| 1/18/2008 12:00:00 AM

Un compás de espera

Un compás de espera

Antes de asustarse y proyectar un mal año para los mercados y la economía, hay que ver cómo evolucionan las cosas. Pronto habrá señales más claras que permitirán ir encontrando la forma acertada de actuar.

por Editorial

Las noticias económicas de los primeros días de 2008 no han sido muy buenas, pero hay que poner las cosas en perspectiva. No tendría sentido proyectar lo que va a ocurrir únicamente con base en ellas. Hay que mantener la calma y permitir un compás de espera para ver la evolución de los acontecimientos.

En su mayoría, las malas noticias estaban cantadas desde la segunda mitad del año pasado. La intención del gobierno de Venezuela de aplicar restricciones a las importaciones procedentes de Colombia estaba anunciada, de modo que las cuotas a nuestras exportaciones de automóviles solamente confirmaron esta decisión. Por su parte, la desaceleración de la economía de Estados Unidos se veía venir también.

No hay sorpresas, hay nuevos niveles de información. En lugar de desesperarse, los empresarios deben seguir de cerca estos procesos, pues solamente podrán plantear estrategias adecuadas si entienden cómo ellos evolucionan en el tiempo.

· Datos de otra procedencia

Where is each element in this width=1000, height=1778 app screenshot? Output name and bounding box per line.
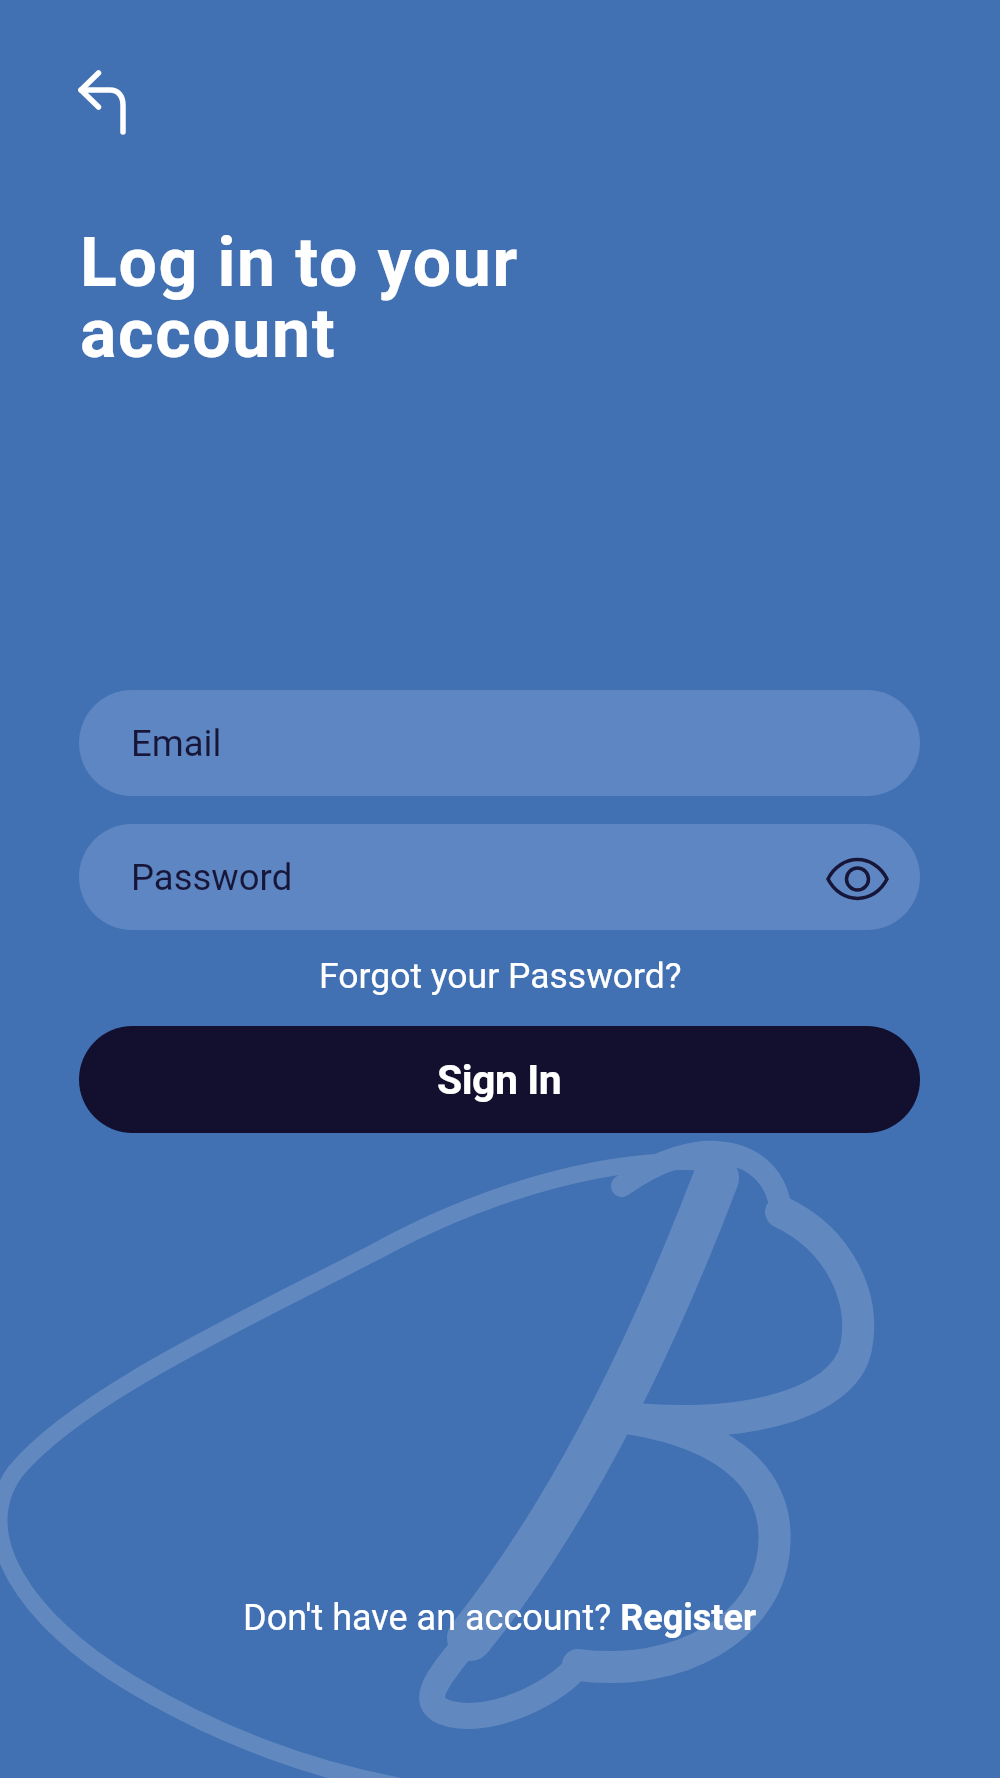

En cuanto a la economía de los Estados Unidos, es claro que no es lo mismo una expectativa de desaceleración que una de recesión. Así lo hizo saber Ben Bernanke, presidente de la Reserva Federal de Estados Unidos, al manifestar en un discurso reciente su intención de reducir las tasas de interés en la proporción que sea necesaria para evitar una caída excesiva de la economía. La política económica de Estados Unidos en este momento está enfocada a reducir el impacto de la desaceleración y es importante estar pendientes de los resultados de este nuevo enfoque.

Esta determinación del presidente de la Fed causó una reacción en los mercados financieros. Frente a la posibilidad de una reducción adicional de las tasas de interés en Estados Unidos de 50 puntos básicos o más, el dólar tenía que devaluarse, no solo frente al euro y el yen, sino también frente al resto de monedas.

En Colombia, por ejemplo, en solo dos días la cotización del dólar se redujo 3% y no sería extraño que se redujera aún más en el corto plazo. Sin embargo, esta no va a ser necesariamente una situación permanente.

El dólar no va a perder valor de manera indefinida. Una vez tenga efecto la política de reducción acelerada de intereses y la economía recupere su dinámica, es muy posible que la Fed tenga que subir nuevamente los intereses, por cuenta de las presiones inflacionarias. Eso estimularía, de nuevo, el flujo de capitales hacia ese país, el dólar volvería a ser apetecido y subiría de precio. Esto podría ocurrir en el segundo semestre del año.

En contraste, los problemas de comercio con Venezuela sí podrían ser permanentes, o al menos de más largo plazo. La restricción de las exportaciones de automóviles a Venezuela le costará al país entre 0,3 y 0,5 puntos en crecimiento del PIB. Si las restricciones al comercio se extienden a más productos, algo altamente probable a juzgar por los acontecimientos en el frente político, el impacto sería mayor y podría poner en aprietos a las empresas que hoy dirigen buena parte de sus ventas a ese mercado. Actualmente, las exportaciones a Venezuela son el 15,3% del total, mientras que de este total, las no tradicionales participan con el 29,3% .

Queda claro que este va a ser otro año difícil para los exportadores, en particular para los de bienes no tradicionales, por cuenta de la revaluación y de los problemas con Venezuela.

Por otro lado, al menos durante el primer semestre, otros grupos en la sociedad aparecen como ganadores con la revaluación. Entre ellos están los importadores y el comercio; el gobierno, por el impacto sobre la deuda y los inversionistas, quienes se benefician de un ambiente de tasas de interés elevadas.

Tenemos, entonces, los elementos de un panorama para el año. Sin embargo, en 2008 será necesario estar atentos a los movimientos en las variables básicas, pues ellas pueden cambiar en forma importante a la vuelta de unos meses. La agilidad para adaptar las estrategias a la variabilidad del entorno será determinante en los resultados de las empresas.